▶ **TO DO**
Leaving out all pictures, return the records word for word.

▶ **INFORMATION PROVIDED**
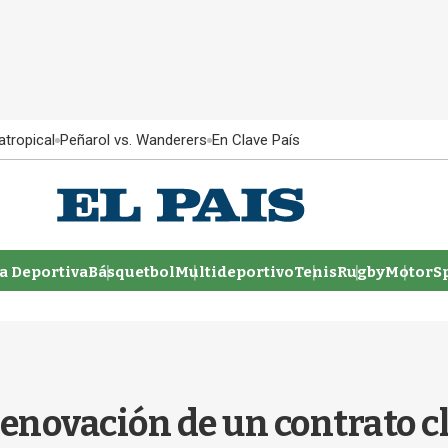
atropical
Peñarol vs. Wanderers
En Clave País
 Deportiva
Básquetbol
Multideportivo
Tenis
Rugby
MotorSp
enovación de un contrato cl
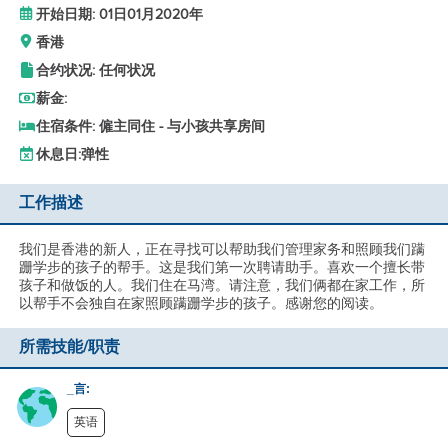
开始日期: 01日01月2020年
香港
合约状况: 任何状况
薪金:
住宿条件: 僱主同住 - 与小孩共享房间
休息日:
弹性
工作描述
我们是香港的新人，正在寻找可以帮助我们管理家务和照顾我们蹒
跚学步的孩子的帮手。这是我们第一次聘请助手。喜欢一个擅长带
孩子和做饭的人。我们住在马湾。请注意，我们俩都在家工作，所
以帮手不会独自在家照顾蹒跚学步的孩子。感谢您的阅读。
所需技能/职责
_言:
英语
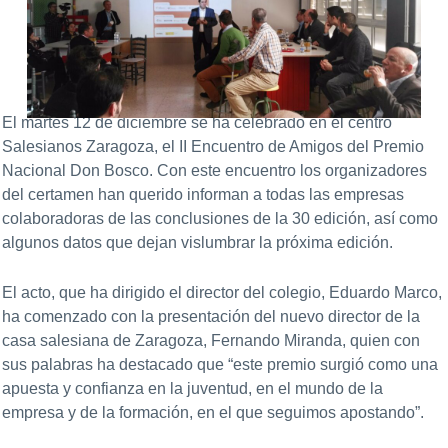
El martes 12 de diciembre se ha celebrado en el centro
Salesianos Zaragoza, el II Encuentro de Amigos del Premio
Nacional Don Bosco. Con este encuentro los organizadores
del certamen han querido informan a todas las empresas
colaboradoras de las conclusiones de la 30 edición, así como
algunos datos que dejan vislumbrar la próxima edición.
El acto, que ha dirigido el director del colegio, Eduardo Marco,
ha comenzado con la presentación del nuevo director de la
casa salesiana de Zaragoza, Fernando Miranda, quien con
sus palabras ha destacado que “este premio surgió como una
apuesta y confianza en la juventud, en el mundo de la
empresa y de la formación, en el que seguimos apostando”.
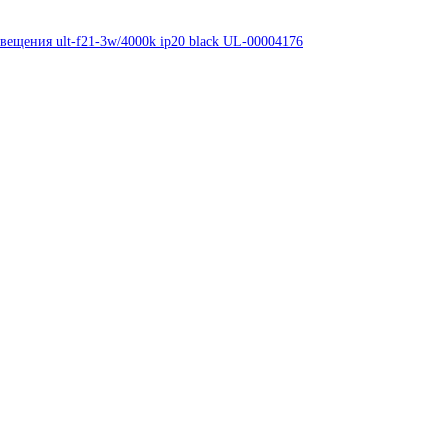
вещения ult-f21-3w/4000k ip20 black UL-00004176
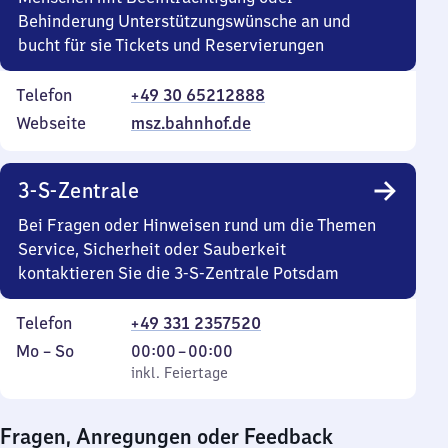
Behinderung Unterstützungswünsche an und
bucht für sie Tickets und Reservierungen
Telefon
+49 30 65212888
Webseite
msz.bahnhof.de
3-S-Zentrale
Bei Fragen oder Hinweisen rund um die Themen
Service, Sicherheit oder Sauberkeit
kontaktieren Sie die 3-S-Zentrale Potsdam
Telefon
+49 331 2357520
Montag
,
Von
Mo
–
So
00:00
–
00:00
bis
inkl. Feiertage
0
inkl. Feiertage
Sonntag
Uhr
bis
Fragen, Anregungen oder Feedback
0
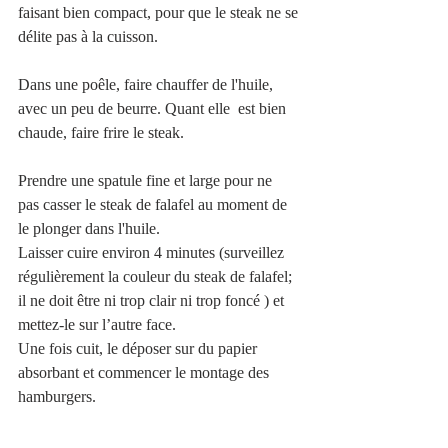
faisant bien compact, pour que le steak ne se 
délite pas à la cuisson.
Dans une poêle, faire chauffer de l'huile, 
avec un peu de beurre. Quant elle  est bien 
chaude, faire frire le steak.
Prendre une spatule fine et large pour ne  
pas casser le steak de falafel au moment de 
le plonger dans l'huile.
Laisser cuire environ 4 minutes (surveillez 
régulièrement la couleur du steak de falafel; 
il ne doit être ni trop clair ni trop foncé ) et 
mettez-le sur l’autre face.
Une fois cuit, le déposer sur du papier 
absorbant et commencer le montage des 
hamburgers.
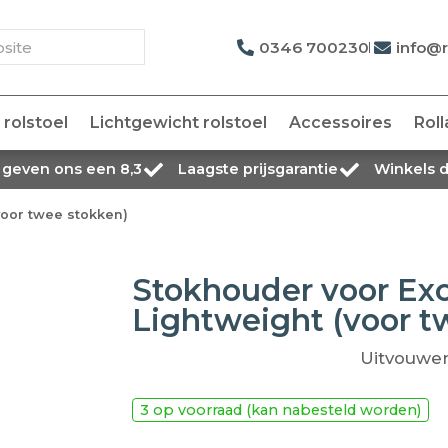
0346 700230
info@r
rolstoel
Lichtgewicht rolstoel
Accessoires
Roll
 geven ons een 8,3
Laagste prijsgarantie
Winkels 
voor twee stokken)
Stokhouder voor Exc
Lightweight (voor t
Uitvouwe
3 op voorraad (kan nabesteld worden)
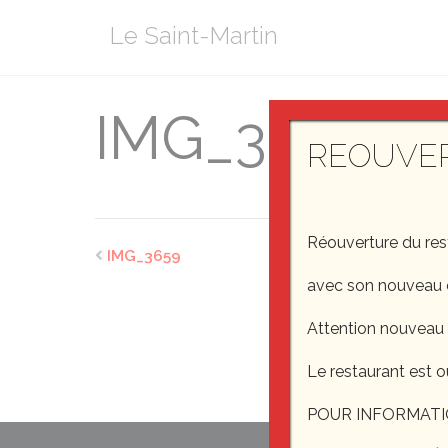
Aller
Le Saint-Martin
au
contenu
IMG_3659
REOUVE
Réouverture du re
IMG_3659
avec son nouveau 
Attention nouveau
Le restaurant est o
POUR INFORMATI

▶ **RESULT BELOW**
atropical
Peñarol vs. Wanderers
En Clave País
 Deportiva
Básquetbol
Multideportivo
Tenis
Rugby
MotorSp
enovación de un contrato cl
开始日期: 01日01月2020年
香港
合约状况: 任何状况
薪金:
住宿条件: 僱主同住 - 与小孩共享房间
休息日:
弹性
工作描述
我们是香港的新人，正在寻找可以帮助我们管理家务和照顾我们蹒
跚学步的孩子的帮手。这是我们第一次聘请助手。喜欢一个擅长带
孩子和做饭的人。我们住在马湾。请注意，我们俩都在家工作，所
以帮手不会独自在家照顾蹒跚学步的孩子。感谢您的阅读。
所需技能/职责
_言:
英语
El martes 12 de diciembre se ha celebrado en el centro
Salesianos Zaragoza, el II Encuentro de Amigos del Premio
Nacional Don Bosco. Con este encuentro los organizadores
del certamen han querido informan a todas las empresas
colaboradoras de las conclusiones de la 30 edición, así como
algunos datos que dejan vislumbrar la próxima edición.
El acto, que ha dirigido el director del colegio, Eduardo Marco,
ha comenzado con la presentación del nuevo director de la
casa salesiana de Zaragoza, Fernando Miranda, quien con
sus palabras ha destacado que “este premio surgió como una
apuesta y confianza en la juventud, en el mundo de la
empresa y de la formación, en el que seguimos apostando”.
вещения ult-f21-3w/4000k ip20 black UL-00004176
Behinderung Unterstützungswünsche an und
bucht für sie Tickets und Reservierungen
Telefon
+49 30 65212888
Webseite
msz.bahnhof.de
3-S-Zentrale
Bei Fragen oder Hinweisen rund um die Themen
Service, Sicherheit oder Sauberkeit
kontaktieren Sie die 3-S-Zentrale Potsdam
Telefon
+49 331 2357520
Montag
,
Von
Mo
–
So
00:00
–
00:00
bis
inkl. Feiertage
0
inkl. Feiertage
Sonntag
Uhr
bis
Fragen, Anregungen oder Feedback
0
faisant bien compact, pour que le steak ne se 
délite pas à la cuisson.
Dans une poêle, faire chauffer de l'huile, 
avec un peu de beurre. Quant elle  est bien 
chaude, faire frire le steak.
Prendre une spatule fine et large pour ne  
pas casser le steak de falafel au moment de 
le plonger dans l'huile.
Laisser cuire environ 4 minutes (surveillez 
régulièrement la couleur du steak de falafel; 
il ne doit être ni trop clair ni trop foncé ) et 
mettez-le sur l’autre face.
Une fois cuit, le déposer sur du papier 
absorbant et commencer le montage des 
hamburgers.
0346 700230
info@r
rolstoel
Lichtgewicht rolstoel
Accessoires
Roll
 geven ons een 8,3
Laagste prijsgarantie
Winkels 
voor twee stokken)
Stokhouder voor Exc
Lightweight (voor t
Uitvouwe
3 op voorraad (kan nabesteld worden)
Aller
Le Saint-Martin
au
contenu
IMG_3659
REOUVE
Réouverture du re
IMG_3659
avec son nouveau 
Attention nouveau
Le restaurant est o
POUR INFORMATI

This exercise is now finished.